## WHAT YOU SHOULD DO
Give back exactly the lines spanning from the one containing "bộ kích sóng wifi" to the final line of the records below, and no others.

[Dataset entries]
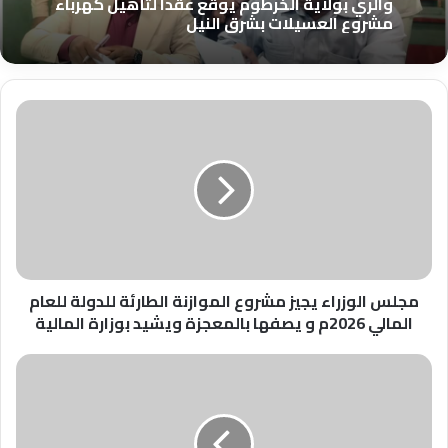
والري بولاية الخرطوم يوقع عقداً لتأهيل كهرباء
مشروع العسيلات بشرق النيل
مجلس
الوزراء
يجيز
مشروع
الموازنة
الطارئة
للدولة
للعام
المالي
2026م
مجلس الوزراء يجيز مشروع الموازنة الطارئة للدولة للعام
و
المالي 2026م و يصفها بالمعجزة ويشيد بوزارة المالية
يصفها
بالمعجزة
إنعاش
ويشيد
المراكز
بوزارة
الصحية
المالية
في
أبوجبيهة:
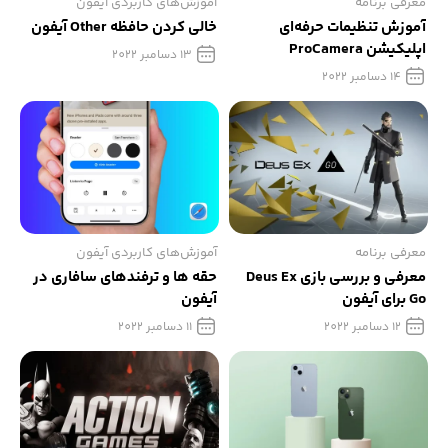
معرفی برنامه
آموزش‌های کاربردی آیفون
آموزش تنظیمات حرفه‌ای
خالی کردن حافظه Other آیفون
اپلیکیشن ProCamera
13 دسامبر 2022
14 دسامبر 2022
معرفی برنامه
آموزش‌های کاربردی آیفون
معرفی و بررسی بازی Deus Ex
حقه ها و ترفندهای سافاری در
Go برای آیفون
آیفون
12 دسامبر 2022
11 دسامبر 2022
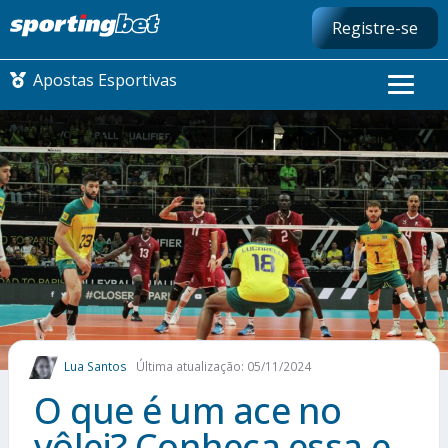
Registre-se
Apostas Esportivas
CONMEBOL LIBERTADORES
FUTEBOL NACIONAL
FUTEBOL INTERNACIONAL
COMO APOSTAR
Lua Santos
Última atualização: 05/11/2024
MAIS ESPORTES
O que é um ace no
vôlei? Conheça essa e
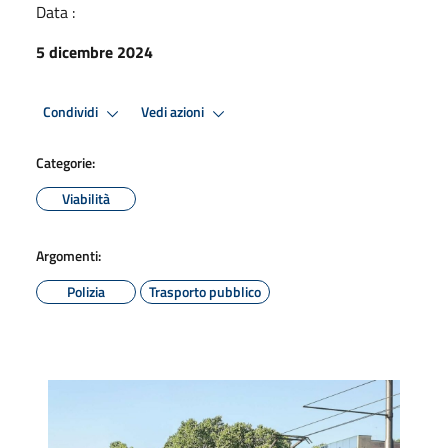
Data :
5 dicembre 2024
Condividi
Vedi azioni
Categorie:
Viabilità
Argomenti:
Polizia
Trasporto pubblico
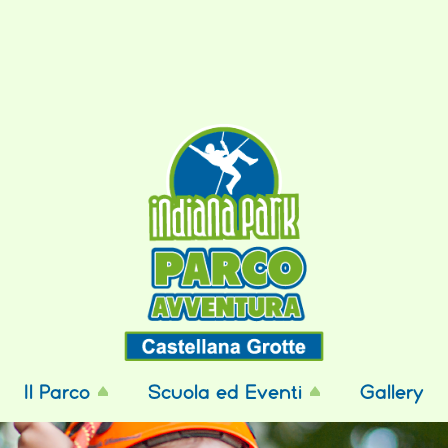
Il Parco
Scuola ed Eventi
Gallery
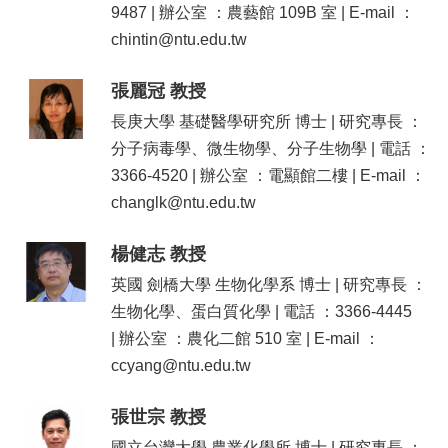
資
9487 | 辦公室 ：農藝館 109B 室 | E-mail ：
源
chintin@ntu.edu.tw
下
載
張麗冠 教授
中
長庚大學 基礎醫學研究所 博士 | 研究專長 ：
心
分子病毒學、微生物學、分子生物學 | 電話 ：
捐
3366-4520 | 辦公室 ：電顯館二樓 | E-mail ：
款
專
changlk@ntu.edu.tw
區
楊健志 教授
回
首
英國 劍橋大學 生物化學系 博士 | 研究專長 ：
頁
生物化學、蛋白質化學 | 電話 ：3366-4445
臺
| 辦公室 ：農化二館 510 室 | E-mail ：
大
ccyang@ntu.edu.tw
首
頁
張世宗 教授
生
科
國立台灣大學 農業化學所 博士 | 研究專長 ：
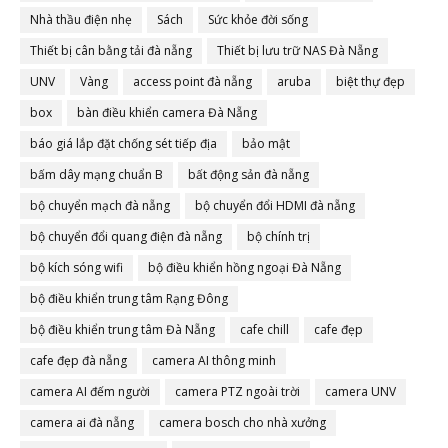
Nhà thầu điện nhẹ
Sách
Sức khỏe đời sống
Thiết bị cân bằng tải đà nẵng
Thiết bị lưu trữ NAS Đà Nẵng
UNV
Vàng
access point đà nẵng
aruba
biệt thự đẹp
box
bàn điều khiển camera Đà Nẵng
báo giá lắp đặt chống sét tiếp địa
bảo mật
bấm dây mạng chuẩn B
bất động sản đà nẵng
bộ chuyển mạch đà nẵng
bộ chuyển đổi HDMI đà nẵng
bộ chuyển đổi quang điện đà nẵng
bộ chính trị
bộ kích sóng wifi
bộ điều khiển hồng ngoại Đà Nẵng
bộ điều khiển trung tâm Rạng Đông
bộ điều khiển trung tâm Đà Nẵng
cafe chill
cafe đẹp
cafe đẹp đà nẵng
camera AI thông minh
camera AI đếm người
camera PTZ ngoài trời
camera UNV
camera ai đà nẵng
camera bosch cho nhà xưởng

## WRITTEN SOLUTION
bộ kích sóng wifi
bộ điều khiển hồng ngoại Đà Nẵng
bộ điều khiển trung tâm Rạng Đông
bộ điều khiển trung tâm Đà Nẵng
cafe chill
cafe đẹp
cafe đẹp đà nẵng
camera AI thông minh
camera AI đếm người
camera PTZ ngoài trời
camera UNV
camera ai đà nẵng
camera bosch cho nhà xưởng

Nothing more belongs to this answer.